More importantly, there are tremendous advantages to using the web-based sites like GitHub. At the very minimum, GitHub serves as an off-site backup for your precious program files.


Full disclosure: This is an affiliate link. If you click this link and buy this shirt, Amazon pays me.

In addition, GitHub makes it easy to share your files with others. GitHub users can fork or clone your repository. People who don’t have GitHub accounts can still browse your shared files online, and even download the entire repository as a zip file.

And finally, once you learn Markdown (which we will be doing here, very soon) you can easily create a webpage for your project, hosted on GitHub, at no cost. This is most commonly used for documentation, but it’s a simple and easy way to get on the web. Just last week, I met a young programmer who showed me his portfolio, hosted on GitHub.

OK, let’s get started!

Register a GitHub Account

First, register a free GitHub account: https://github.com. For now, just use the free service. You can upgrade to a paid account, create private repositories, join organizations, and other things, later. But one thing you should think about at the very beginning is your username. I would suggest using some variant of your real name. You’ll want something that you feel comfortable revealing to a future potential employer. Also consider that things change; don’t include your current employer, school, or organization as part of your user name.

If you’ve been following along in this series, you’ve already installed R and R Studio. Otherwise, you should do that now. Instructions are in Part 1 of this series.

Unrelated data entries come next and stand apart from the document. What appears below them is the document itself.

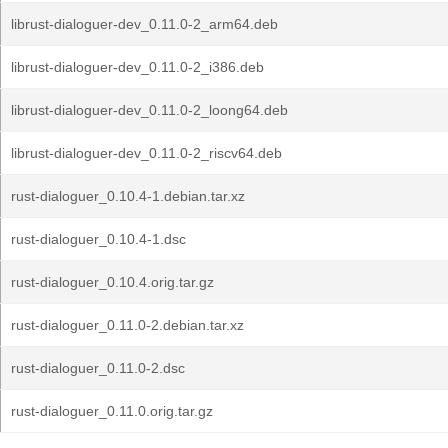
librust-dialoguer-dev_0.11.0-2_arm64.deb
librust-dialoguer-dev_0.11.0-2_i386.deb
librust-dialoguer-dev_0.11.0-2_loong64.deb
librust-dialoguer-dev_0.11.0-2_riscv64.deb
rust-dialoguer_0.10.4-1.debian.tar.xz
rust-dialoguer_0.10.4-1.dsc
rust-dialoguer_0.10.4.orig.tar.gz
rust-dialoguer_0.11.0-2.debian.tar.xz
rust-dialoguer_0.11.0-2.dsc
rust-dialoguer_0.11.0.orig.tar.gz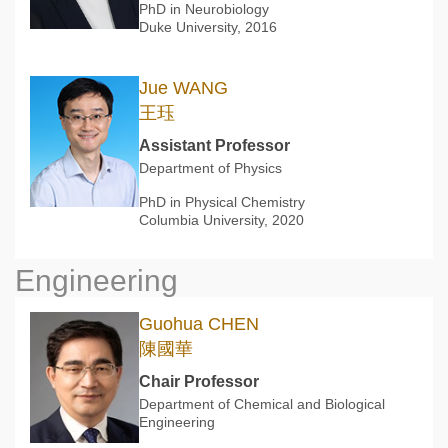
PhD in Neurobiology
Duke University, 2016
Jue WANG
王珏
Assistant Professor
Department of Physics
PhD in Physical Chemistry
Columbia University, 2020
Engineering
Guohua CHEN
陳國華
Chair Professor
Department of Chemical and Biological
Engineering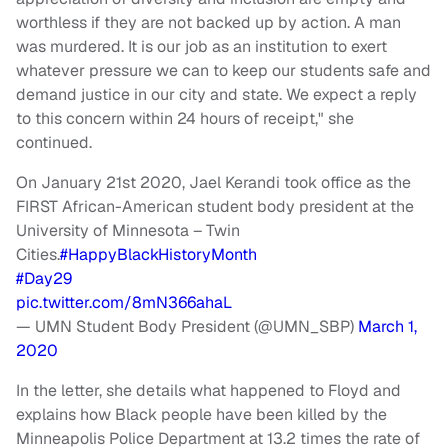
worthless if they are not backed up by action. A man
was murdered. It is our job as an institution to exert
whatever pressure we can to keep our students safe and
demand justice in our city and state. We expect a reply
to this concern within 24 hours of receipt," she
continued.
On January 21st 2020, Jael Kerandi took office as the
FIRST African-American student body president at the
University of Minnesota – Twin
Cities.
#HappyBlackHistoryMonth
#Day29
pic.twitter.com/8mN366ahaL
— UMN Student Body President (@UMN_SBP)
March 1,
2020
In the letter, she details what happened to Floyd and
explains how Black people have been killed by the
Minneapolis Police Department at 13.2 times the rate of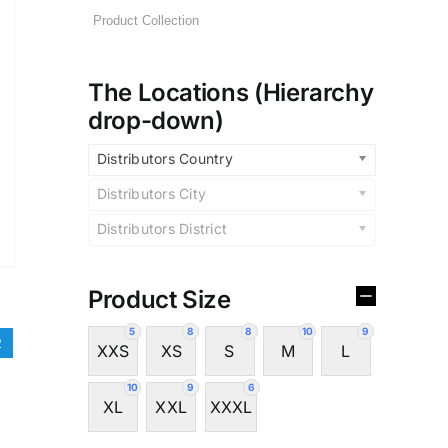
The Locations (Hierarchy
drop-down)
Distributors Country
Distributors City
Distributors District
Product Size
5
8
8
10
9
2
XXS
XS
S
M
L
10
9
6
XL
XXL
XXXL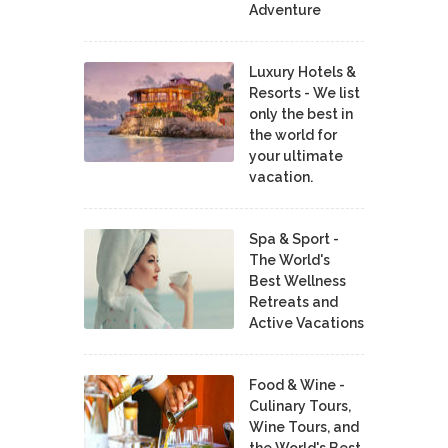
Adventure
Luxury Hotels &
Resorts - We list
only the best in
the world for
your ultimate
vacation.
Spa & Sport -
The World's
Best Wellness
Retreats and
Active Vacations
Food & Wine -
Culinary Tours,
Wine Tours, and
the World's Best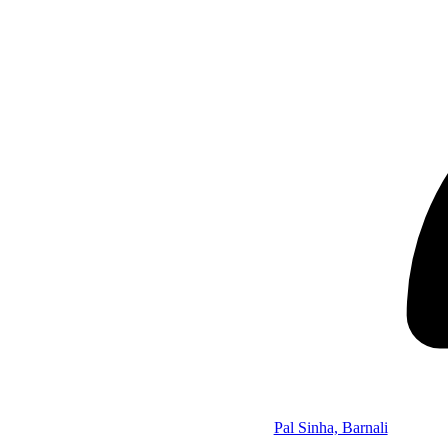
Pal Sinha, Barnali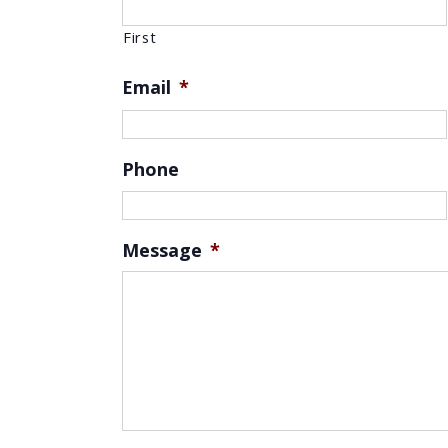
First
Email
*
Phone
Message
*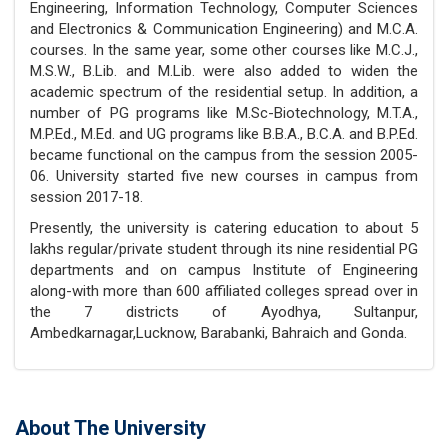
Engineering, Information Technology, Computer Sciences
and Electronics & Communication Engineering) and M.C.A.
courses. In the same year, some other courses like M.C.J.,
M.S.W., B.Lib. and M.Lib. were also added to widen the
academic spectrum of the residential setup. In addition, a
number of PG programs like M.Sc-Biotechnology, M.T.A.,
M.P.Ed., M.Ed. and UG programs like B.B.A., B.C.A. and B.P.Ed.
became functional on the campus from the session 2005-
06. University started five new courses in campus from
session 2017-18.
Presently, the university is catering education to about 5
lakhs regular/private student through its nine residential PG
departments and on campus Institute of Engineering
along-with more than 600 affiliated colleges spread over in
the 7 districts of Ayodhya, Sultanpur,
Ambedkarnagar,Lucknow, Barabanki, Bahraich and Gonda.
About The University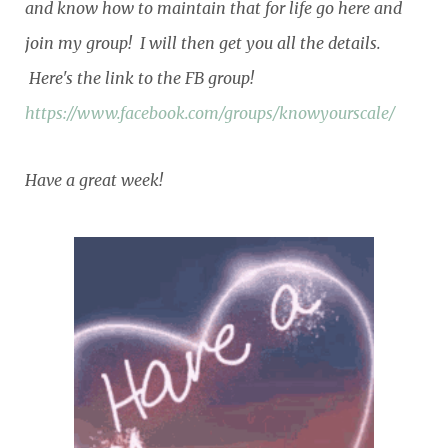
and know how to maintain that for life go here and
join my group! I will then get you all the details.
Here's the link to the FB group!
https://www.facebook.com/groups/knowyourscale/
Have a great week!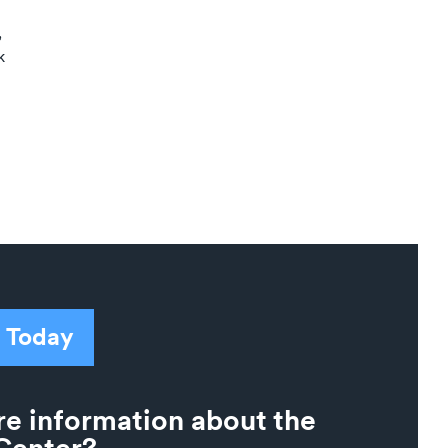
,
k
 Today
e information about the
Center?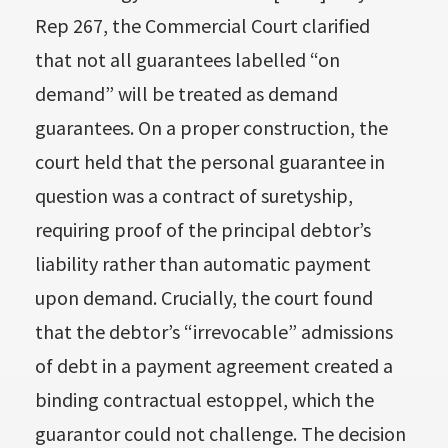
Rep 267, the Commercial Court clarified
that not all guarantees labelled “on
demand” will be treated as demand
guarantees. On a proper construction, the
court held that the personal guarantee in
question was a contract of suretyship,
requiring proof of the principal debtor’s
liability rather than automatic payment
upon demand. Crucially, the court found
that the debtor’s “irrevocable” admissions
of debt in a payment agreement created a
binding contractual estoppel, which the
guarantor could not challenge. The decision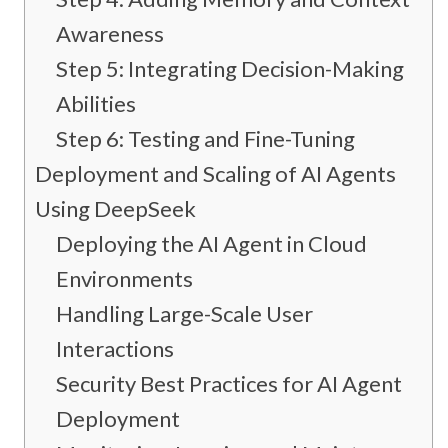
Awareness
Step 5: Integrating Decision-Making
Abilities
Step 6: Testing and Fine-Tuning
Deployment and Scaling of AI Agents
Using DeepSeek
Deploying the AI Agent in Cloud
Environments
Handling Large-Scale User
Interactions
Security Best Practices for AI Agent
Deployment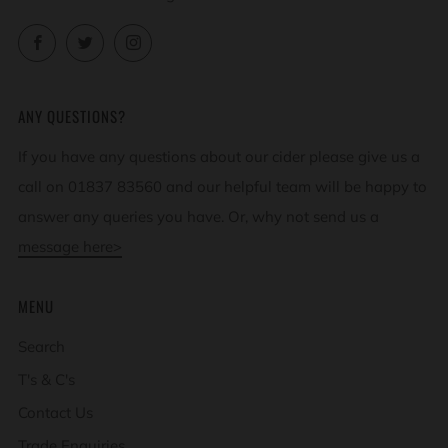
Facebook
Twitter
Instagram
ANY QUESTIONS?
If you have any questions about our cider please give us a
call on 01837 83560 and our helpful team will be happy to
answer any queries you have. Or, why not send us a
message here>
MENU
Search
T's & C's
Contact Us
Trade Enquiries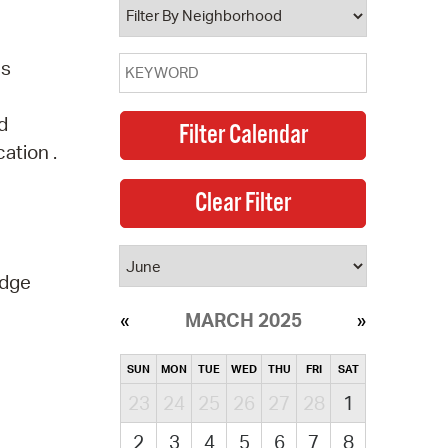
ns
d
ation .
idge
MARCH 2025
SUN
MON
TUE
WED
THU
FRI
SAT
23
24
25
26
27
28
1
2
3
4
5
6
7
8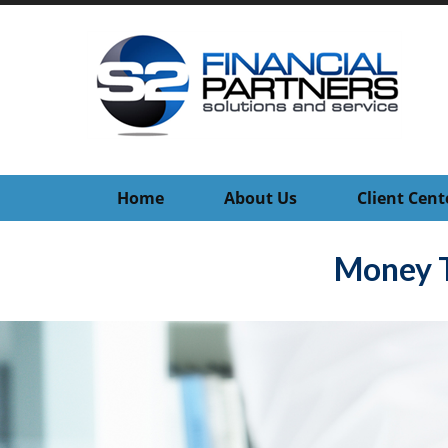
Home
About Us
Client Cent
Money T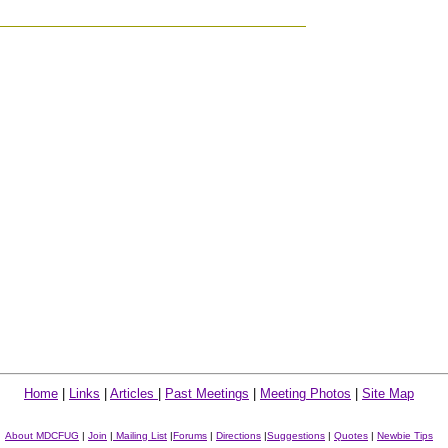
Home
|
Links
|
Articles
|
Past Meetings
|
Meeting Photos
|
Site Map
About MDCFUG
|
Join
|
Mailing List
|
Forums
|
Directions
|
Suggestions
|
Quotes
|
Newbie Tips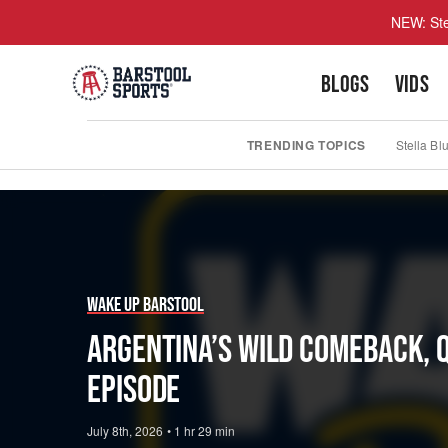
NEW: Ste
BLOGS
VIDS
TRENDING TOPICS
Stella Bl
Play
Video
Wake Up Barstool
Argentina’s Wild Comeback, 
Episode
July 8th, 2026
•
1 hr 29 min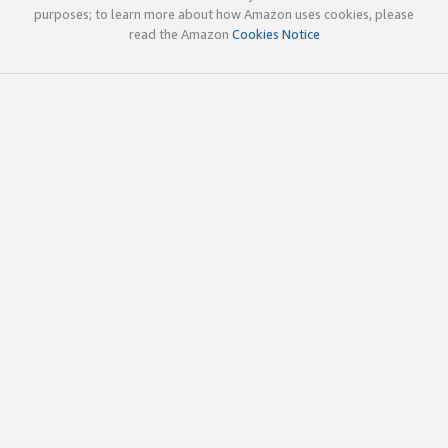
purposes; to learn more about how Amazon uses cookies, please
read the Amazon
Cookies Notice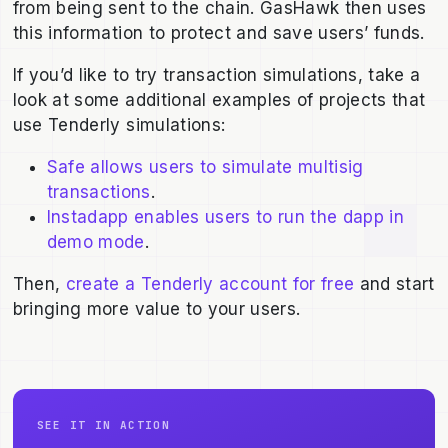
from being sent to the chain. GasHawk then uses
this information to protect and save users’ funds.
If you’d like to try transaction simulations, take a
look at some additional examples of projects that
use Tenderly simulations:
Safe allows users to simulate multisig
transactions
.
Instadapp enables users to run the dapp in
demo mode
.
Then,
create a Tenderly account for free
and start
bringing more value to your users.
SEE IT IN ACTION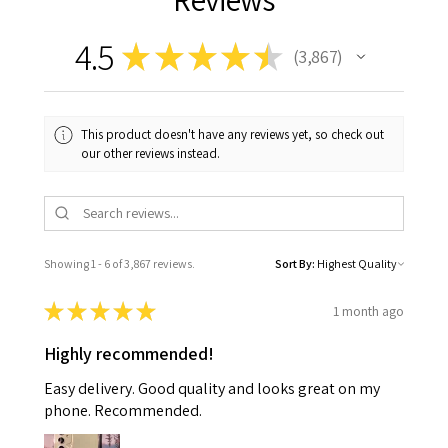
4.5
★
★
★
★
★
3,867
3867
This product doesn't have any reviews yet, so check out
our other reviews instead.
Showing 1 - 6 of 3,867 reviews.
Sort By:
★
★
★
★
★
1 month ago
Highly recommended!
Easy delivery. Good quality and looks great on my
phone. Recommended.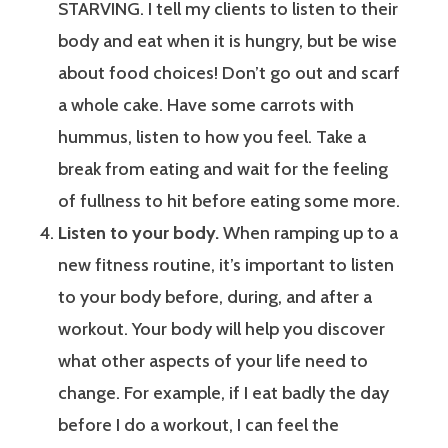
STARVING. I tell my clients to listen to their
body and eat when it is hungry, but be wise
about food choices! Don’t go out and scarf
a whole cake. Have some carrots with
hummus, listen to how you feel. Take a
break from eating and wait for the feeling
of fullness to hit before eating some more.
Listen to your body.
When ramping up to a
new fitness routine, it’s important to listen
to your body before, during, and after a
workout. Your body will help you discover
what other aspects of your life need to
change. For example, if I eat badly the day
before I do a workout, I can feel the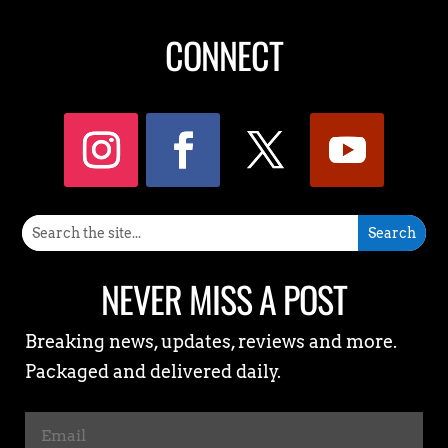
CONNECT
NEVER MISS A POST
Breaking news, updates, reviews and more.
Packaged and delivered daily.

Installing and Configuring Git

Next, you’ll need to install git. If you are a Windows user, install Git for Windows. Just click on the link and follow the instructions. Accept any default settings that are offered during installation. This will install git in a standard location, which makes it easy for RStudio to find it. And it installs a BASH shell, which is a way to use git from a command line. This may come in handy if you want to use git outside of R/RStudio.

LINUX users can install git through their distro’s package manager. Mac users can install git from https://git-scm.com/downloads.

Now let’s tell git who you are. Go to a command prompt (or, in R Studio, go to Tools > Shell) and type:

git config --global user.name 'Your Name'

For Your Name, substitute your own name, of course. You could use your GitHub user name, or your actual first and last name. It should be something recognizable to your collaborators, as your commits will be tagged with this name.

git config --global user.email '[email protected]'

The email address you put here must be the same one you used when you signed up for GitHub.

To make sure this worked, type:

git config --global --list

and you should see your name and email address in the output.

Connect Git, GitHub, and RStudio

Let’s run through an exercise to make sure you can pull from, and push to, GitHub from your computer.

Go to https://github.com and make sure you are logged in. Then click the green “New Repository” button. Give your repository a name. You can call it whatever you want, we are going to delete this shortly. For demonstration purposes, I’m calling mine “demo.” You have the option of adding a description. You should click the checkbox that says “Initialize this repository with a README.” Then click the green “Create Repository” button. You’ve created your first repository!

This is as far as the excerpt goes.